Not that Vino is all about him, even if he is an unmistakable presence on the floor, renowned for his bad jokes as much as his good wine advice, shared in equal parts with Vino diners. He credits general manager Ann Taketa, chef Keith Endo and his full staff for making Vino worthy.
That said, Furuya has plenty to say about what makes a wine program worthy.
But first, why his opinion matters. Furuya became Hawaii’s first master sommelier in 1988, at age 33, and was only the 10th in the nation to reach that level. It says something that in nearly three decades just two others in the state — Roberto Viernes and Patrick Okubo — have run the gauntlet of the Court of Master Sommeliers to gain the same certification.
He poured the wine at some of the pre-eminent white-tablecloth institutions of Honolulu history: Bagwells 2424, the Maile restaurant at the old Kahala Hilton, La Mer. He was education chairman for the Court of Master Sommeliers, is now a partner in the DK Restaurants chain, supervises the wine program for all those eight restaurants, consults for Hawaiian Airlines and is the wine columnist for the Honolulu Star-Advertiser.
If you point Furuya at a wine, any wine, he can likely tell you with a sniff what it is, where it came from and what kind of soil the grapes grew in, maybe even how much it rained the year they were harvested.

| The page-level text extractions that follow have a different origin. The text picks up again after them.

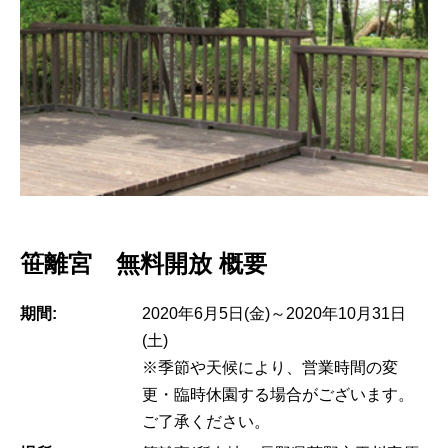
笹離宮 無料開放 概要
期間:
2020年6月5日(金)～2020年10月31日
(土)
※季節や天候により、営業時間の変
更・臨時休園する場合がございます。
ご了承ください。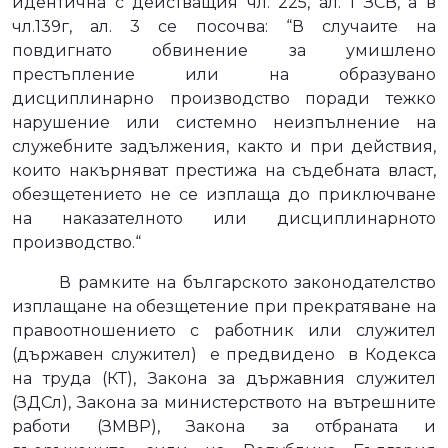
идентична с действащия чл. 225, ал. 1 ЗСВ, а в
чл.139г, ал. 3 се посочва:
“В случаите на
повдигнато обвинение за умишлено
престъпление или на образувано
дисциплинарно производство поради тежко
нарушение или системно неизпълнение на
служебните задължения, както и при действия,
които накърняват престижа на съдебната власт,
обезщетението не се изплаща до приключване
на наказателното или дисциплинарното
производство.“
В рамките на българското законодателство
изплащане на обезщетение при прекратяване на
правоотношението с работник или служител
(държавен служител)
е предвидено
в Кодекса
на труда (КТ), Закона за държавния служител
(ЗДСл), Закона за министерството на вътрешните
работи (ЗМВР), Закона за отбраната и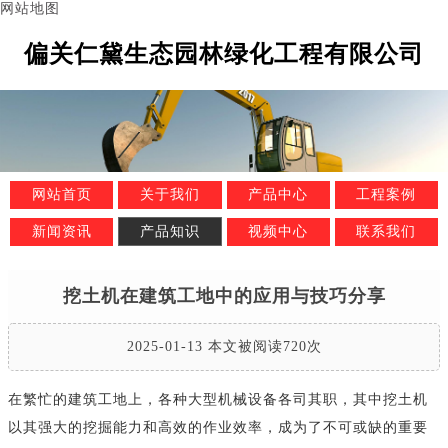
网站地图
偏关仁黛生态园林绿化工程有限公司
网站首页
关于我们
产品中心
工程案例
新闻资讯
产品知识
视频中心
联系我们
挖土机在建筑工地中的应用与技巧分享
2025-01-13 本文被阅读720次
在繁忙的建筑工地上，各种大型机械设备各司其职，其中挖土机
以其强大的挖掘能力和高效的作业效率，成为了不可或缺的重要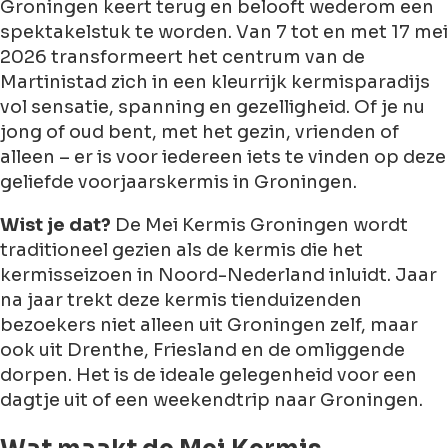
Groningen keert terug en belooft wederom een
spektakelstuk te worden.
Van 7 tot en met 17 mei
2026
transformeert het centrum van de
Martinistad zich in een kleurrijk kermisparadijs
vol sensatie, spanning en gezelligheid. Of je nu
jong of oud bent, met het gezin, vrienden of
alleen – er is voor iedereen iets te vinden op deze
geliefde voorjaarskermis in Groningen.
Wist je dat?
De Mei Kermis Groningen wordt
traditioneel gezien als de kermis die het
kermisseizoen in Noord-Nederland inluidt. Jaar
na jaar trekt deze kermis tienduizenden
bezoekers niet alleen uit Groningen zelf, maar
ook uit Drenthe, Friesland en de omliggende
dorpen. Het is de ideale gelegenheid voor een
dagtje uit of een weekendtrip naar Groningen.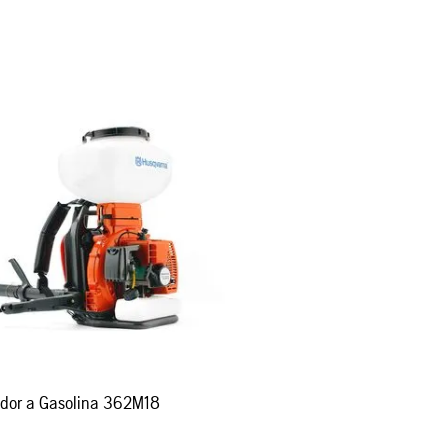
Atomizador a Gasolina 362M18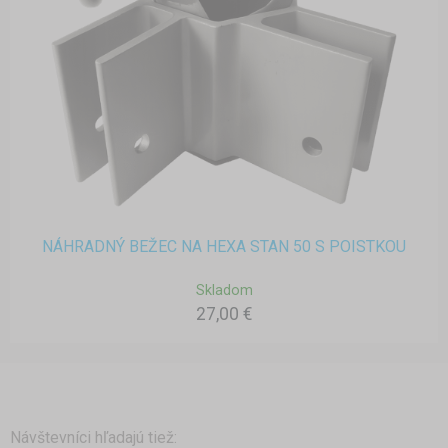
NÁHRADNÝ BEŽEC NA HEXA STAN 50 S POISTKOU
Skladom
27,00 €
Návštevníci hľadajú tiež: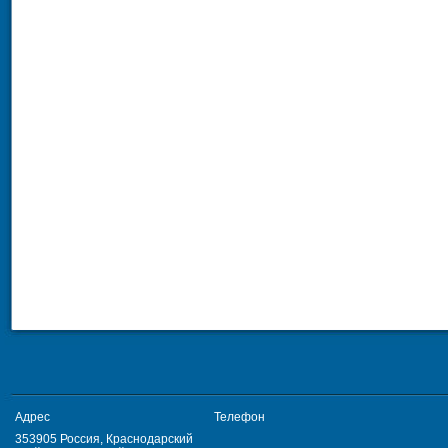
Адрес
Телефон
353905 Россия, Краснодарский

But far more important, he says: “Is it good? Why is it good? How much is it worth? What kind of food does it go with?”
That’s what the customer cares about.
For Vino he selects wines to match the food, that are low in oak and bitterness levels, don’t come across as highly alcoholic and that meet his standard of “gulpability,” a level of easy-drinking deliciousness. They tend to come from interesting, small producers whose vineyards Furuya has walked himself.

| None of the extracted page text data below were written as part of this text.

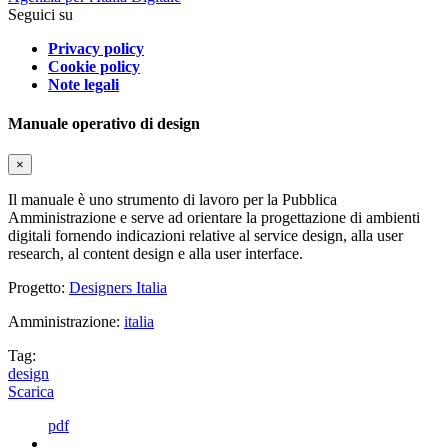
Seguici su
Privacy policy
Cookie policy
Note legali
Manuale operativo di design
×
Il manuale è uno strumento di lavoro per la Pubblica
Amministrazione e serve ad orientare la progettazione di ambienti
digitali fornendo indicazioni relative al service design, alla user
research, al content design e alla user interface.
Progetto:
Designers Italia
Amministrazione:
italia
Tag:
design
Scarica
pdf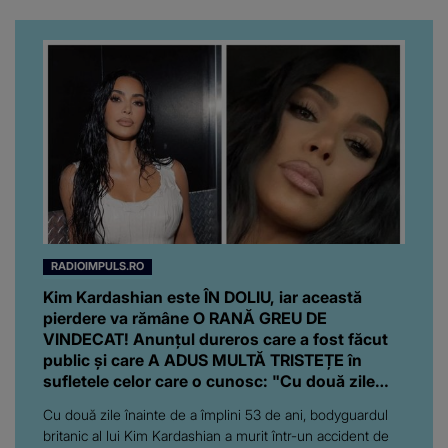
RADIOIMPULS.RO
Kim Kardashian este ÎN DOLIU, iar această
pierdere va rămâne O RANĂ GREU DE
VINDECAT! Anunțul dureros care a fost făcut
public și care A ADUS MULTĂ TRISTEȚE în
sufletele celor care o cunosc: "Cu două zile
înainte de..."
Cu două zile înainte de a împlini 53 de ani, bodyguardul
britanic al lui Kim Kardashian a murit într-un accident de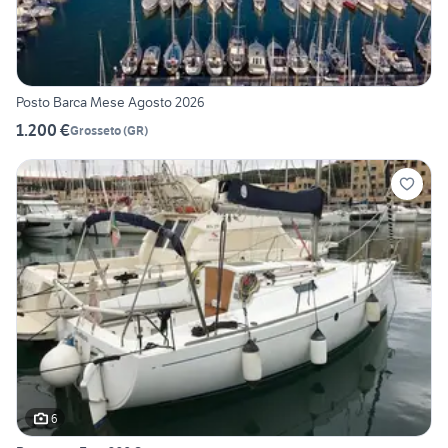
Posto Barca Mese Agosto 2026
1.200 €
Grosseto
(
GR
)
6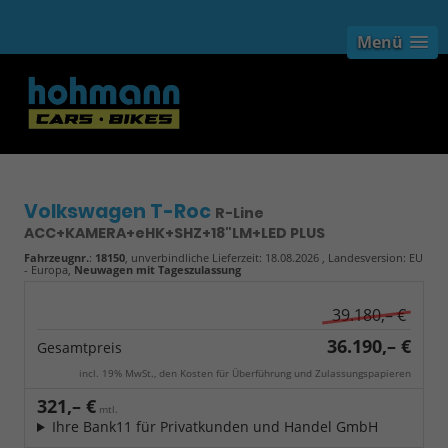
Menü
Volkswagen T-Roc
R-Line
ACC+KAMERA+eHK+SHZ+18"LM+LED PLUS
Fahrzeugnr.
:
18150
, unverbindliche Lieferzeit:
18.08.2026
, Landesversion: EU
- Europa,
Neuwagen mit Tageszulassung
39.180,– €
36.190,– €
Gesamtpreis
incl. 19% MwSt., den Kosten für Überführung und Zulassungspapieren
321,– €
mtl.
Ihre Bank11 für Privatkunden und Handel GmbH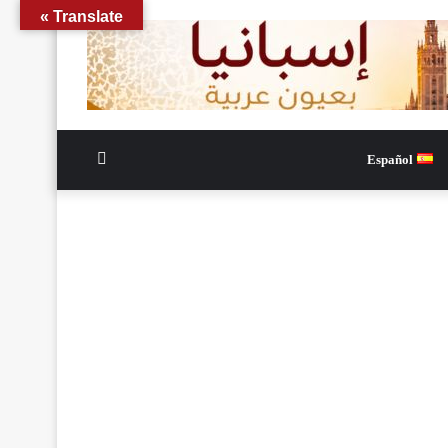
Translate »
الوضع
Español
المظلم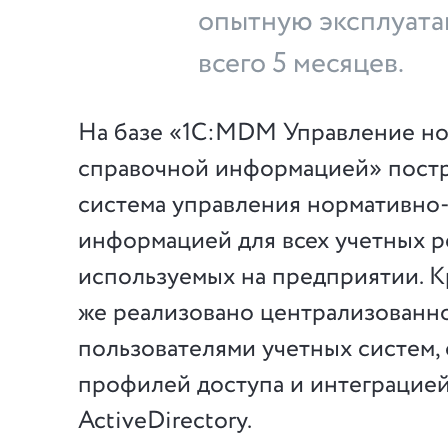
опытную эксплуат
всего 5 месяцев.
На базе «1С:MDM Управление н
справочной информацией» постр
система управления нормативно
информацией для всех учетных 
используемых на предприятии. Кр
же реализовано централизованн
пользователями учетных систем,
профилей доступа и интеграцией
ActiveDirectory.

His job is not to chase the fashionable, he says. “You’re rooted in your craft; you’re connected to what’s happening but not just getting caught up in the hipster trends.”
Wines by the glass are served from a wine Cruvinet, a high-end storage and service system that keeps wine fresh and at the proper temperature. Glasses go through two dishwashers — one with soap, the other with just hot water, to rinse away any residue that can affect a wine’s taste. Then they are all hand-polished.
Wine service is “not about wearing tuxedos and serving verticals of Opus One. It’s good wine, served at the right temperature, in clean glassware,” he says.
“I’m not saying it has to be fine dining — it can be casual and true to Hawaii — it just has to be ingenious.”